Fletcher pressed his anglicization program still further by persuading the Assembly to hire thirty-year-old William Bradford of Philadelphia as public printer. Over the summer of 1693 Bradford opened a printshop at the Sign of the Bible in Dock Street (now Pearl) and promptly ran off a glowing testimonial to Fletcher’s martial exploits by Nicholas Bayard and Charles Lodwick. It may have been the first book ever printed in New York.

Because of its close association with dissent, and of the thin line that seemed to separate dissent from sedition and revolution, printing had always been closely controlled in England (as elsewhere); the duke of York, not long before ascending to the throne as James II, warned Governor Thomas Dongan to let no one operate a printing press in his province since “great inconveniences may arise by the liberty of printing.” After the Glorious Revolution, though, Parliament virtually eliminated restrictions on the press and the expression of opinion. Well before the end of the century, as a result, the English-speaking world was awash in books, pamphlets, journals, magazines, and newspapers.

Bradford’s shop connected New York to this burgeoning print world, attuning its residents to every nuance of British social and political discourse (although his audience was narrow by modern standards: in 1700 no more than one out of five residents of the city could read, and by 1750 no more than two out of five). Over the next thirty or forty years, he served up a steady diet of English-language almanacs, religious tracts, courtesy books, and excerpts from English newspapers (most often the London Gazette). His editions of Richard Lingard’s Letter of Advice to a Young Gentleman Leaving the University Concerning His Behavior and Conversation in the World (1696) and Francis Daniel Pastorius’s A New Primmer, or Methodical Directions to Attain the True Spelling, Reading & Writing of English (1698), as well as his own Secretary’s Guide, or, Young Man’s Companion (1698), were obvious attempts to promulgate British standards of correct behavior. So, too, the first American edition of the Anglican Book of Common Prayer would come off Bradford’s press in 1710. In 1725 he would launch New York’s first newspaper, the weekly Gazette.
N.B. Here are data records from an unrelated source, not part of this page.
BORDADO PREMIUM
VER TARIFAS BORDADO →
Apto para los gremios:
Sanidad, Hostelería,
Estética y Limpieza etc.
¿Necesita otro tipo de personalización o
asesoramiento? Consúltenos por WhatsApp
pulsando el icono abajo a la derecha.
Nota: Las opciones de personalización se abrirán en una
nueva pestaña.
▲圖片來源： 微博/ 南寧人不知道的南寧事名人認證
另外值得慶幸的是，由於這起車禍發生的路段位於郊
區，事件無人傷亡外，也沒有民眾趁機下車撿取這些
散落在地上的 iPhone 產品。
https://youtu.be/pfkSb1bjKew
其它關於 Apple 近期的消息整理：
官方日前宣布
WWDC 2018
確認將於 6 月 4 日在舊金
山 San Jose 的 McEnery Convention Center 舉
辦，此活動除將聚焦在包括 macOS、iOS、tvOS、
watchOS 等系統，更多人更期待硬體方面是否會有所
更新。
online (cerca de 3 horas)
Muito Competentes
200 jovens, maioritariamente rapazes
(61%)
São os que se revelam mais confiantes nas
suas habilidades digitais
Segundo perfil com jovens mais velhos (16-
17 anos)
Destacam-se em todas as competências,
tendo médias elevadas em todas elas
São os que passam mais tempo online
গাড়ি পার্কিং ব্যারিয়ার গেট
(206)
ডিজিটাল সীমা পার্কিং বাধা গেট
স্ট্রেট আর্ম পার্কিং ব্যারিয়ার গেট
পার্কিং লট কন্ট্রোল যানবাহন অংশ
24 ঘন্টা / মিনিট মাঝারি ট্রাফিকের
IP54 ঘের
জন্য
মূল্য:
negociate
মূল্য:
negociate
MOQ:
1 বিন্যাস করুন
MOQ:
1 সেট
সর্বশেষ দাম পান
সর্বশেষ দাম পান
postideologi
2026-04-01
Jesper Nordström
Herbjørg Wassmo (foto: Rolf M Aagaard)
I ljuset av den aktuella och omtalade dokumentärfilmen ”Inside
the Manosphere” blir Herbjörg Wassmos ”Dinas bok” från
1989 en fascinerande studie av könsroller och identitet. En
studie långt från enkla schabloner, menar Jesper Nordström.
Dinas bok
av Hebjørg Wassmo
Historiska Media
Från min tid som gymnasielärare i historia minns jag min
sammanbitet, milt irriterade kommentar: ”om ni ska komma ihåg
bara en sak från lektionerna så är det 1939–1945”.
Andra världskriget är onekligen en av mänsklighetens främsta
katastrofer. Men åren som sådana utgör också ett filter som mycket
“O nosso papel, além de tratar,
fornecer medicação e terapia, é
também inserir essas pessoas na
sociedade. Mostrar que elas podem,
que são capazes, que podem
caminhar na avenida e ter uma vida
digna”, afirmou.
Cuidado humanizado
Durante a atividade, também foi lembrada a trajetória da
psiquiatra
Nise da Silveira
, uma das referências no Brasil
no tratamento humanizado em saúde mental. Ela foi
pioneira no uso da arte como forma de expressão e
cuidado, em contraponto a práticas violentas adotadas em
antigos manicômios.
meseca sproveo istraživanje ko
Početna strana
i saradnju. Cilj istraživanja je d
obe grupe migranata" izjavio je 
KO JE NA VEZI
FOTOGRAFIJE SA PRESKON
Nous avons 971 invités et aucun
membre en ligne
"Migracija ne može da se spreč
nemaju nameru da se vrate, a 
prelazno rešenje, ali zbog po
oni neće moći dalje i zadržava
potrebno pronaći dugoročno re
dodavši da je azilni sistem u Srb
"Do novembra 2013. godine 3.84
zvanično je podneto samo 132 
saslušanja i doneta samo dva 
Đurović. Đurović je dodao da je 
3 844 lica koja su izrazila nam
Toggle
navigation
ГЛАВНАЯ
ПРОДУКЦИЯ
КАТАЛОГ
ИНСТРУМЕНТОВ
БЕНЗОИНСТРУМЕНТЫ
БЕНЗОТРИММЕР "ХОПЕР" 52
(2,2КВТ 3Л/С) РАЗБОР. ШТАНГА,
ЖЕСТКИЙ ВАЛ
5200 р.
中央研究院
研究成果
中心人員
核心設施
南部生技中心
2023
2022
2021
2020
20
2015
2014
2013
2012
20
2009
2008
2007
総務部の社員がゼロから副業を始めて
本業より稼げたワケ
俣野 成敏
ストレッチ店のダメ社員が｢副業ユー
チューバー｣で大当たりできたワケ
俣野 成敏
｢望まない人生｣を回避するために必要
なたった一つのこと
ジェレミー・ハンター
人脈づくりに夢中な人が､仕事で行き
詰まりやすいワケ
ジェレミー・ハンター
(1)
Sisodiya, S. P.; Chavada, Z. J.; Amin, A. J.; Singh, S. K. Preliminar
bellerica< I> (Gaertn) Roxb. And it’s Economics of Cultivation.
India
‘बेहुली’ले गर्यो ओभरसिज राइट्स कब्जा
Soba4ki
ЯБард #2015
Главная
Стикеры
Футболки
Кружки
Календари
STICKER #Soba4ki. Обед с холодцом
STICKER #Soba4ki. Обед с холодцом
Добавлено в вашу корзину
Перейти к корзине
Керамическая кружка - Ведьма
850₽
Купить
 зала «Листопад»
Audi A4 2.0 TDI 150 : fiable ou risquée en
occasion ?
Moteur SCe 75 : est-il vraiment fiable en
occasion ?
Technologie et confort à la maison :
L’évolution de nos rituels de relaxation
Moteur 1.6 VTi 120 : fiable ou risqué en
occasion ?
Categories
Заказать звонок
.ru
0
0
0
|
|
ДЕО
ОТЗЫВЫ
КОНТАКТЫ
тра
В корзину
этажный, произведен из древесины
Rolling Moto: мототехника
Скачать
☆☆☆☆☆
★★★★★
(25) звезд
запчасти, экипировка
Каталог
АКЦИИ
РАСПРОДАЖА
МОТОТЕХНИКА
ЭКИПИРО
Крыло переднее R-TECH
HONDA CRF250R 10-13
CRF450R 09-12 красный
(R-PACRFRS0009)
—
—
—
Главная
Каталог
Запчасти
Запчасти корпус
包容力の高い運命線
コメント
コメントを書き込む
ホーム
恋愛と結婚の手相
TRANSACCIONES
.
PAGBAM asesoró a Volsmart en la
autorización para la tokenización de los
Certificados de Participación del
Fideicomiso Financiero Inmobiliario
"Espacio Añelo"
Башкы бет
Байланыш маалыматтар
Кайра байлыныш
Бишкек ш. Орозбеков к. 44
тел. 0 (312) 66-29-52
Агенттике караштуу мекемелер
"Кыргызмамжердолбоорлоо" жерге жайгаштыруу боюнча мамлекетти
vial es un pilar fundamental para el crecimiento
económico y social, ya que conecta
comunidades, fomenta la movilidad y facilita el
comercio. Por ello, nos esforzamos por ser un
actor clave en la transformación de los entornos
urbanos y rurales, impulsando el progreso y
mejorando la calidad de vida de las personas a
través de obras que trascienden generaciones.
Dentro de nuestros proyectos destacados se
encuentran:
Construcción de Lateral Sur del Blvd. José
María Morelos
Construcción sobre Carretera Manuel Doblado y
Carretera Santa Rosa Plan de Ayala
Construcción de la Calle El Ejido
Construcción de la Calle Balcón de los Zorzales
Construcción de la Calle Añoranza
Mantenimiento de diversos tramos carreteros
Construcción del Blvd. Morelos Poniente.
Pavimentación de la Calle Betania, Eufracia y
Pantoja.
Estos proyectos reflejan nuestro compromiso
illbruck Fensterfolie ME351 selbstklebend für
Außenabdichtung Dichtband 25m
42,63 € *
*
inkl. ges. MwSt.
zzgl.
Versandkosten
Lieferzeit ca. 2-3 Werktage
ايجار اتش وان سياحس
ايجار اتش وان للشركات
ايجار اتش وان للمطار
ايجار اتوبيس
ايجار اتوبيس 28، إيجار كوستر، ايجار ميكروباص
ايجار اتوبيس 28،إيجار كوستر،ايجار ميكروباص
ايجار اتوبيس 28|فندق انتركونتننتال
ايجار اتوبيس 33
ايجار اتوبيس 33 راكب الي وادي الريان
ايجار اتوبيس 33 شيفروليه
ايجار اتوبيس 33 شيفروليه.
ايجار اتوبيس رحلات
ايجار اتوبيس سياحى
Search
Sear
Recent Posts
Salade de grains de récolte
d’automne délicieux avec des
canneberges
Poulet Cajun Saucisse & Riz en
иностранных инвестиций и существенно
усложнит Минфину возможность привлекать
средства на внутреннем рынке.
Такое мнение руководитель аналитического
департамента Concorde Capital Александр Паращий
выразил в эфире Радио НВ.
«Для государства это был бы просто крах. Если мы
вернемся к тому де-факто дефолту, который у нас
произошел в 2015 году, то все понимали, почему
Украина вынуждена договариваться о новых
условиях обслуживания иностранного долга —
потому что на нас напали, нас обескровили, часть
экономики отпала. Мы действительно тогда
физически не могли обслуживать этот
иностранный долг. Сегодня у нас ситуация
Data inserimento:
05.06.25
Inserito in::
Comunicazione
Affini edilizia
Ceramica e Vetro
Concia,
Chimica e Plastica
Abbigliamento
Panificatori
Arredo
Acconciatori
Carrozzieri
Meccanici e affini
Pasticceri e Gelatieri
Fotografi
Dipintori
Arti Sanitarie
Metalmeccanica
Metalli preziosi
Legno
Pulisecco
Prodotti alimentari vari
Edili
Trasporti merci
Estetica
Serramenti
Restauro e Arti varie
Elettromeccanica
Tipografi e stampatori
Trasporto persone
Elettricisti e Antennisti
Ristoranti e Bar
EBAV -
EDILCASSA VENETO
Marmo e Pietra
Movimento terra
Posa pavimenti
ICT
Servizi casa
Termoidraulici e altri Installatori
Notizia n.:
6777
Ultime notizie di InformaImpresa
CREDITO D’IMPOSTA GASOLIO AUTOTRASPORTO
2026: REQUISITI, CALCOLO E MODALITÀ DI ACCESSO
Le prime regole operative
As the government’s mouthpiece, Bradford issued a stream of official edicts, statutes, ordinances, petitions, and notices that imparted legitimacy as well as substance to the imperial order. His annual edition of the Assembly’s journals was the first publication of its kind anywhere in the colonies, for nowhere else did government have a more urgent need to inform and instruct the literate classes. Similarly, in 1698, Bradford would issue the first locally printed account of Leisler’s Rebellion, an anonymous anti-Leislerian diatribe entitled A Letter from a Gentleman of the City of New York to Another, Concerning the Troubles Which Happen’d in the Time of the Late Happy Revolution. (True freedom of the press was an idea whose time hadn’t yet come, though: the Leislerian response—another anonymous polemic, entitled Loyalty Vindicated—had to be printed in Boston.)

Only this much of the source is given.